Rozmowy pokojowe w sprawie Dar Furu, które rozpoczęły się w sobotę, w libijskim mieście Syrta, nie przyniosą oczekiwanych rezultatów. A wszystko to za sprawą nieobecności przedstawicieli większości ugrupowań darurskich rebeliantów.
Rozmowy odbywają się z inicjatywy ONZ i Unii Afrykańskiej. Ich celem miało być zakończenie największego kryzysu humanitarnego ostatniej dekady – rozpoczął się w 2003 roku – który doprowadził do śmierci 200 tysięcy osób i zmusił do opuszczenia własnych domów kolejne 2 miliony ludzi.

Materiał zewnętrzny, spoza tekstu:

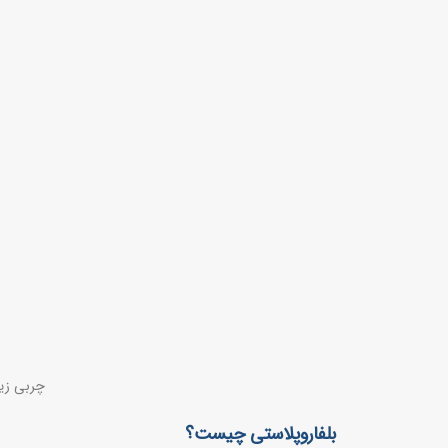
چربی زیر
بلفاروپلاستی چیست؟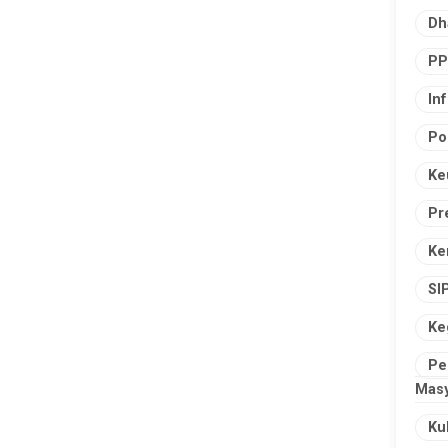
Dh
PP
In
Po
Ke
Pr
Ke
SI
Ke
Pe
Masy
Ku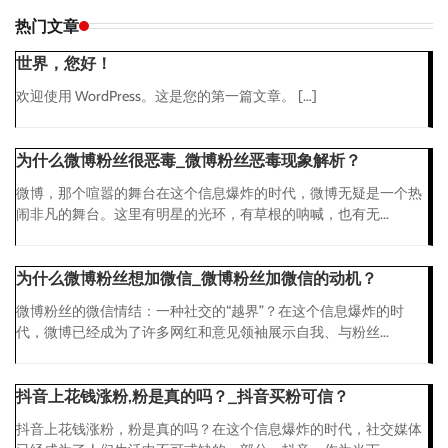
热门文章
世界，您好！
欢迎使用 WordPress。这是您的第一篇文章。 […]
为什么微博粉丝很恶毒_微博粉丝恶毒现象解析？
微博，那个喧嚣的舞台在这个信息爆炸的时代，微博无疑是一个热
闹非凡的舞台。这里有明星的光环，有草根的呐喊，也有无...
为什么微博粉丝想加微信_微博粉丝加微信的动机？
微博粉丝的微信情结：一种社交的“越界”？在这个信息爆炸的时
代，微博已经成为了许多网红和意见领袖展示自我、与粉丝...
抖音上花钱涨粉,粉是真的吗？_抖音买粉可信？
抖音上花钱涨粉，粉是真的吗？在这个信息爆炸的时代，社交媒体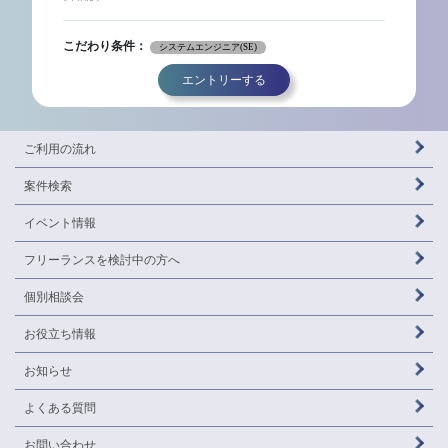
こだわり条件：
システムエンジニア(SE)
エントリーする
ご利用の流れ
案件検索
イベント情報
フリーランスを
検討中の方へ
個別相談会
お役立ち情報
お知らせ
よくある質問
お問い合わせ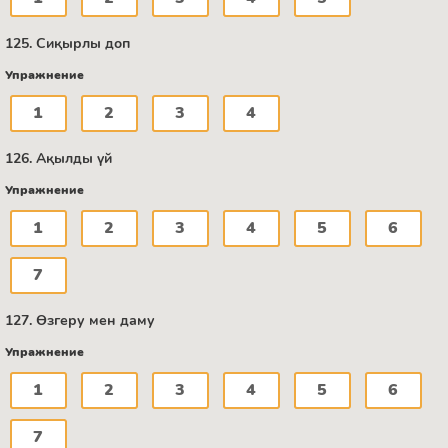
125. Сиқырлы доп
Упражнение
1
2
3
4
126. Ақылды үй
Упражнение
1
2
3
4
5
6
7
127. Өзгеру мен даму
Упражнение
1
2
3
4
5
6
7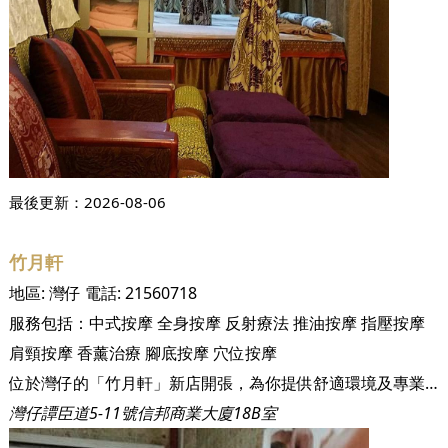
最後更新：
2026-08-06
竹月軒
地區:
灣仔
電話:
21560718
服務包括：
中式按摩
全身按摩
反射療法
推油按摩
指壓按摩
肩頸按摩
香薰治療
腳底按摩
穴位按摩
位於灣仔的「竹月軒」新店開張，為你提供舒適環境及專業的服務。一流技術，經驗豐富，加上地點便利。鄰近灣仔站。舒适寧靜的環境，大眾化的價錢。店內設有浴室供客人沖洗。提供一次性按摩用品，衛生企理。
灣仔譚臣道5-11號信邦商業大廈18B室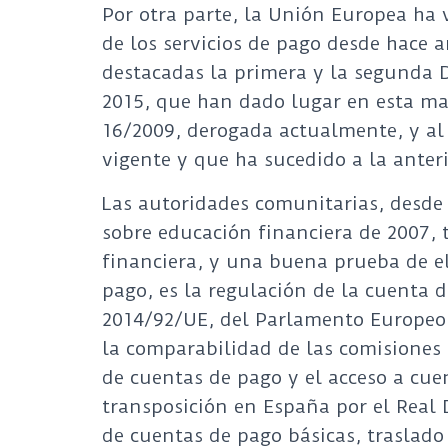
Por otra parte, la Unión Europea ha 
de los servicios de pago desde hace a
destacadas la primera y la segunda D
2015, que han dado lugar en esta mat
16/2009, derogada actualmente, y al
vigente y que ha sucedido a la anteri
Las autoridades comunitarias, desde
sobre educación financiera de 2007, 
financiera, y una buena prueba de ell
pago, es la regulación de la cuenta d
2014/92/UE, del Parlamento Europeo y
la comparabilidad de las comisiones 
de cuentas de pago y el acceso a cue
transposición en España por el Real 
de cuentas de pago básicas, traslad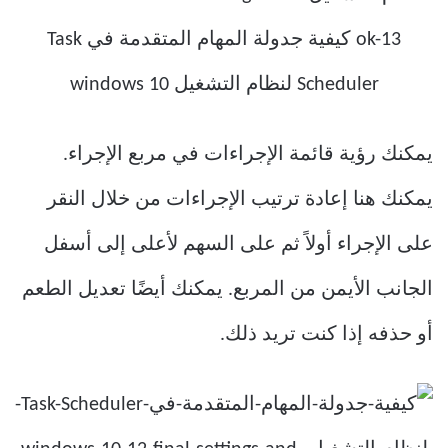
يمكنك رؤية قائمة الإجراءات في مربع الإجراء.
يمكنك هنا إعادة ترتيب الإجراءات من خلال النقر
على الإجراء أولاً ثم على السهم لأعلى إلى أسفل
الجانب الأيمن من المربع. يمكنك أيضًا تعديل الطعم
أو حذفه إذا كنت تريد ذلك.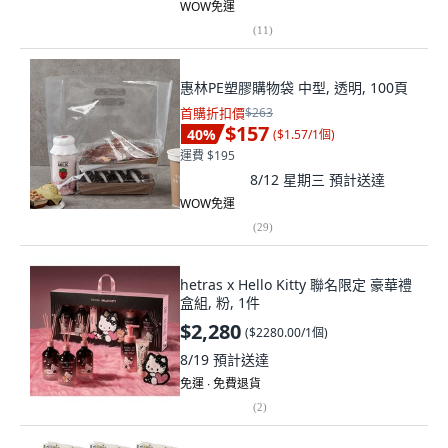
WOW免運
(
11
)
惠林PE塑膠購物袋 中型, 透明, 100頁
首購折扣價
$263
$157
40
%
(
$1.57/1個
)
運費 $195
8/12 星期三
預計送達
WOW免運
(
29
)
hetras x Hello Kitty 聯名限定 豪華禮
盒組, 粉, 1件
$2,280
(
$2280.00/1個
)
8/19
預計送達
免運 ∙ 免費退貨
(
2
)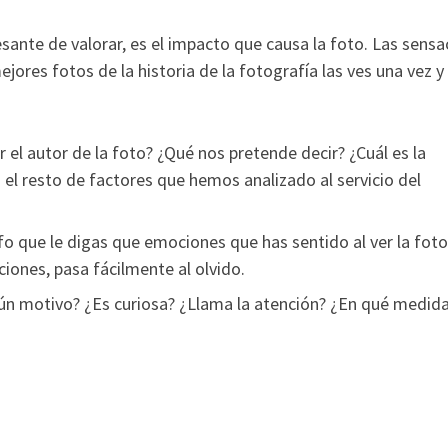
sante de valorar, es el impacto que causa la foto. Las sensa
jores fotos de la historia de la fotografía las ves una vez y
el autor de la foto? ¿Qué nos pretende decir? ¿Cuál es la
 el resto de factores que hemos analizado al servicio del
 que le digas que emociones que has sentido al ver la foto
iones, pasa fácilmente al olvido.
ún motivo? ¿Es curiosa? ¿Llama la atención? ¿En qué medid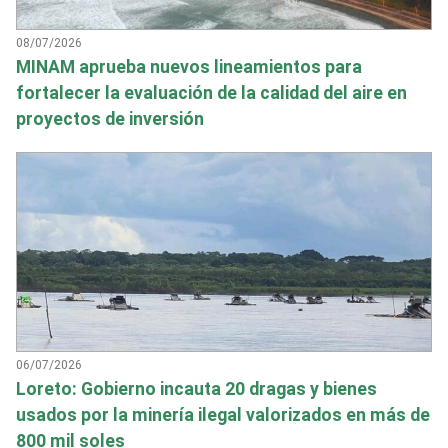
08/07/2026
MINAM aprueba nuevos lineamientos para
fortalecer la evaluación de la calidad del aire en
proyectos de inversión
06/07/2026
Loreto: Gobierno incauta 20 dragas y bienes
usados por la minería ilegal valorizados en más de
800 mil soles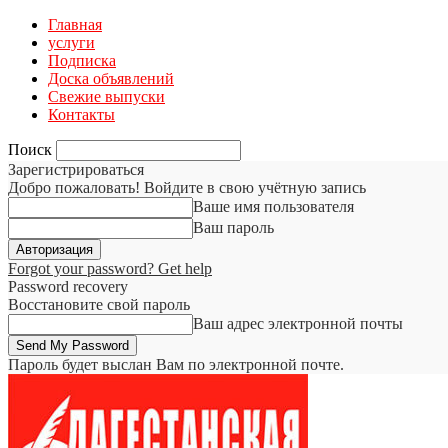
Главная
услуги
Подписка
Доска объявлений
Свежие выпуски
Контакты
Поиск
Зарегистрироваться
Добро пожаловать! Войдите в свою учётную запись
Ваше имя пользователя
Ваш пароль
Forgot your password? Get help
Password recovery
Восстановите свой пароль
Ваш адрес электронной почты
Пароль будет выслан Вам по электронной почте.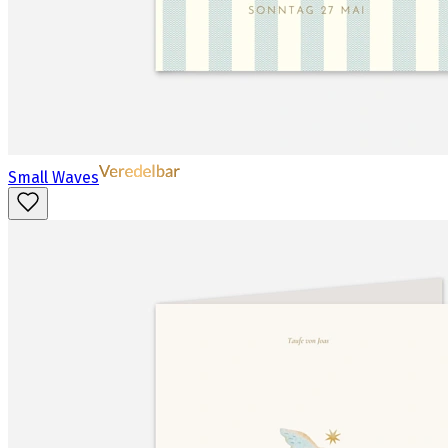
Small Waves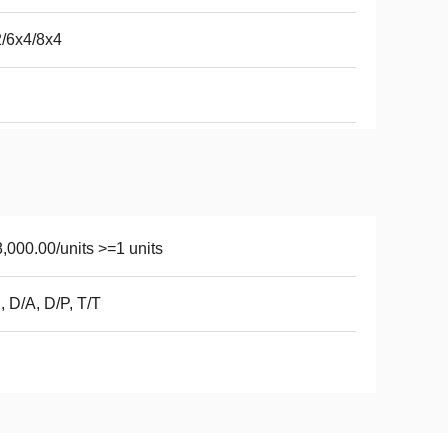
/6x4/8x4
,000.00/units >=1 units
, D/A, D/P, T/T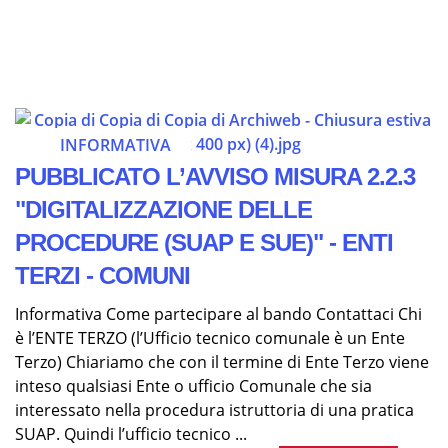
INFORMATIVA
PUBBLICATO L’AVVISO MISURA 2.2.3
"DIGITALIZZAZIONE DELLE
PROCEDURE (SUAP E SUE)" - ENTI
TERZI - COMUNI
Informativa Come partecipare al bando Contattaci Chi
è l’ENTE TERZO (l’Ufficio tecnico comunale è un Ente
Terzo) Chiariamo che con il termine di Ente Terzo viene
inteso qualsiasi Ente o ufficio Comunale che sia
interessato nella procedura istruttoria di una pratica
SUAP. Quindi l’ufficio tecnico ...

Jednak obrady darfurskiego szczytu zbojkotowali najważniejsi uczestnicy konfliktu. Znalazło się wśród nich aż 8 ugupowań rebelianckich z Sudan Liberation Movement/Army oraz Justice and Equality Movement (JEM). Ich zdaniem rozmowy w Syrcie nie rozwiążą problemu Dar Furu. Dlatego obserwatorzy twierdzą, że dojdzie do powtórki sytuacji z 2006 roku, kiedy podczas spotkania w Nigerii tylko jedno z trzech ugrupowań rebeliantów podpisało układ pokojowy z sudańskim rządem.
To właśnie rząd w Chartumie jak i sprzymierzona z nim arabska milicja dżandżawidów są oskarżani o ciągłe akty agresji wobec ludności cywilnej (czarnych Afrykańczyków) i broniących ją rebeliantów.
Tymczasem prezydent Sudanu, Omar al-Bashir, ma coraz większe problemy. Poza Dar Furem, odezwały się echa wojny na południu rządzonego przez niego kraju. Z rządu jedności narodowej wystąpili byli rebelianci z Sudan People’s Liberation Movement (SPLM). Twierdzą oni, że al-Bashir nie wywiązał się z realizacji postanowień pokoju z 2005 roku, który zakończył trwającą dwadzieścia lat wojnę między muzułmańską Północą a animistyczno-chrześcijańskim Południem.